鶴の恩返し
鶴の恩返し(つるのおんがえし)は、日本の民話。動物報恩譚の一つ。
概要
一般に「翁が罠にかかった鶴を助け、その鶴が人間の女性に姿を変えて翁とその妻に恩を返す」という筋立てが知られているが、類似する話は日本全国で報告されており、文献・伝承によって細部で差違が見られる。
- 鶴を助けた人物が翁ではなく若者である。
- その若者と人間に化けた鶴が世帯を持つ異類婚姻譚である。この類型は「鶴女房(つるにょうぼう)」として知られる。
- 老夫婦ではなくて、老爺の一人暮らしであった。
- 鶴は買ってきた糸でなく、自分の羽毛で機を織り、そのせいで日に日に痩せ細る娘を見かね、怪訝に思った翁が、機織りの部屋を覗く
- 娘が鶴に戻り若者の元を去った後、若者は自分の行いを悔やんで僧となる。
一説には唐代のものとされる「鶴氅裒(かくしょうほう)」の寓話が原型であるという[1]。
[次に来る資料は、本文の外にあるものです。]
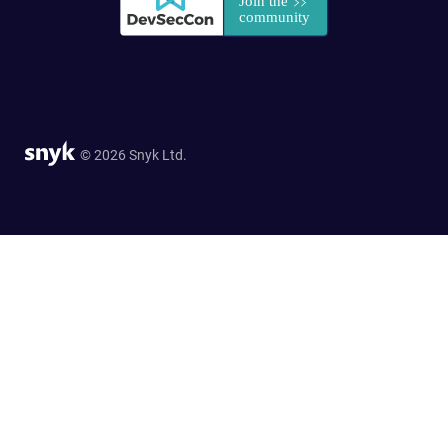
© 2026 Snyk Ltd.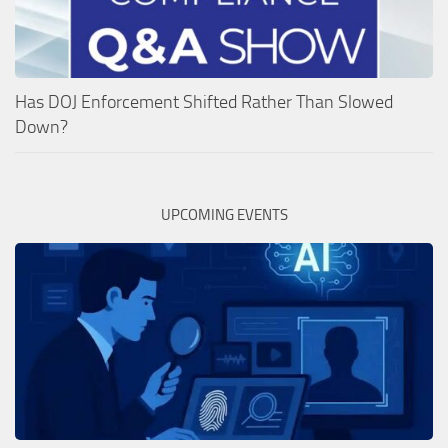
Has DOJ Enforcement Shifted Rather Than Slowed
Down?
UPCOMING EVENTS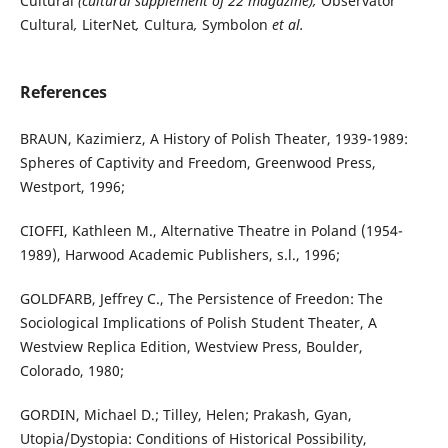
Cultural
(cultural supplement of 22 magazine),
Observator
Cultural
,
LiterNet
,
Cultura
,
Symbolon
et al.
References
BRAUN, Kazimierz, A History of Polish Theater, 1939-1989:
Spheres of Captivity and Freedom, Greenwood Press,
Westport, 1996;
CIOFFI, Kathleen M., Alternative Theatre in Poland (1954-
1989), Harwood Academic Publishers, s.l., 1996;
GOLDFARB, Jeffrey C., The Persistence of Freedon: The
Sociological Implications of Polish Student Theater, A
Westview Replica Edition, Westview Press, Boulder,
Colorado, 1980;
GORDIN, Michael D.; Tilley, Helen; Prakash, Gyan,
Utopia/Dystopia: Conditions of Historical Possibility,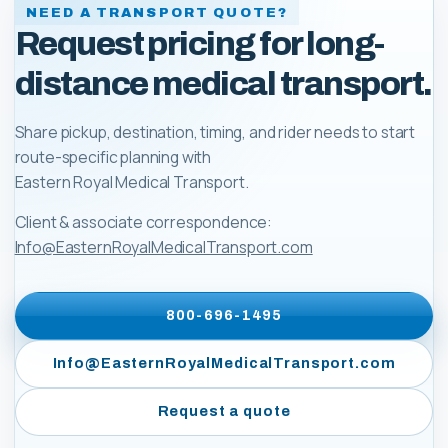
NEED A TRANSPORT QUOTE?
Request pricing for long-
distance medical transport.
Share pickup, destination, timing, and rider needs to start
route-specific planning with
Eastern Royal Medical Transport
.
Client & associate correspondence:
Info@EasternRoyalMedicalTransport.com
800-696-1495
Info@EasternRoyalMedicalTransport.com
Request a quote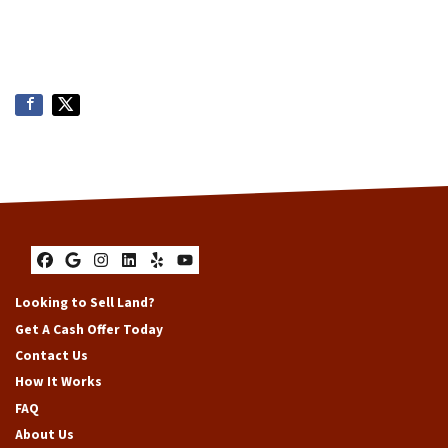
Facebook
Google Business
Instagram
LinkedIn
Yelp
YouTube
Looking to Sell Land?
Get A Cash Offer Today
Contact Us
How It Works
FAQ
About Us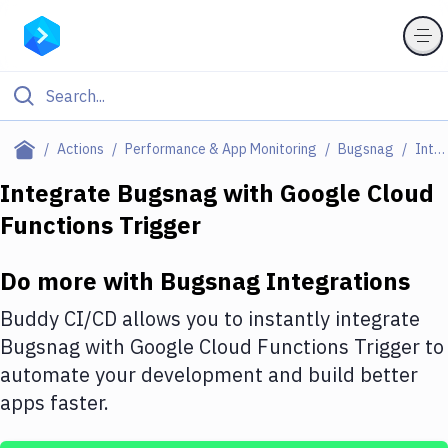
Filter By Category
Actions
Performance & App Monitoring
Bugsnag
Integrations
All
Integrate
Bugsnag
with
Google Cloud
Functions Trigger
Deploy to Server
Deploy to IaaS/PaaS
Do more with
Bugsnag
Integrations
Amazon Web Services
Buddy CI/CD allows you to instantly integrate
DigitalOcean
Bugsnag
with
Google Cloud Functions Trigger
to
automate your development and build better
Google Cloud Platform
apps faster.
Build Actions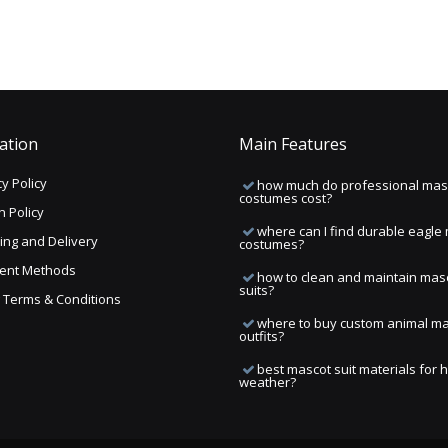
ation
Main Features
y Policy
how much do professional mas
costumes cost?
n Policy
where can I find durable eagle
ing and Delivery
costumes?
ent Methods
how to clean and maintain mas
suits?
ng Terms & Conditions
where to buy custom animal m
outfits?
best mascot suit materials for 
weather?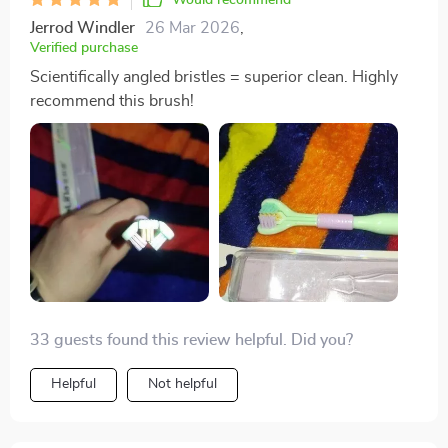
Jerrod Windler
26 Mar 2026
,
Verified purchase
Scientifically angled bristles = superior clean. Highly
recommend this brush!
33 guests found this review helpful. Did you?
Helpful
Not helpful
古今東西に広く見られる「見るなのタブー」をモティーフとした物語の一つでもある。
物語
昔々、ある所に貧しい老夫婦が住んでいた。ある冬の雪の日、老爺が町に薪を売りに出かけると、猟師の罠にかかった一羽の鶴を見つける。かわいそうに思った彼は、鶴を罠から逃がしてやった。激しく雪が降り積もるその夜、美しい娘が夫婦の家へやってきた。親に死に別れ、会った事もない親類を頼って行く途中、道に迷ったので一晩泊めて欲しいと言う娘を、夫婦は快く家に入れてやる。次の日も、また次の日も雪はなかなか止まず、娘は老夫婦の家に留まっていた。その間、娘は甲斐甲斐しく夫婦の世話をし、彼らを大そう喜ばせた。ある日娘が、顔も知らない親戚の所へ行くより、いっそあなた方の娘にして下さい、と言う。老夫婦は喜んで承知した。
その後も孝行して老夫婦を助けていた娘が、ある日「布を織りたいので糸を買ってきて欲しい」と頼むので老爺が糸を買って来ると、娘は「絶対に中を覗かないで下さい」と夫婦に約束を言い渡して部屋にこもり、三日三晩不眠不休で布を一反織り終わった。「これを売って、また糸を買ってきて下さい」と彼女が夫婦に託した布は大変美しく、たちまち町で評判となり、高く売れた。老爺が新しく買ってきた糸で、娘は2枚目の布を織り、それはいっそう見事な出来栄えで、更に高い値段で売れ、老夫婦は裕福になった。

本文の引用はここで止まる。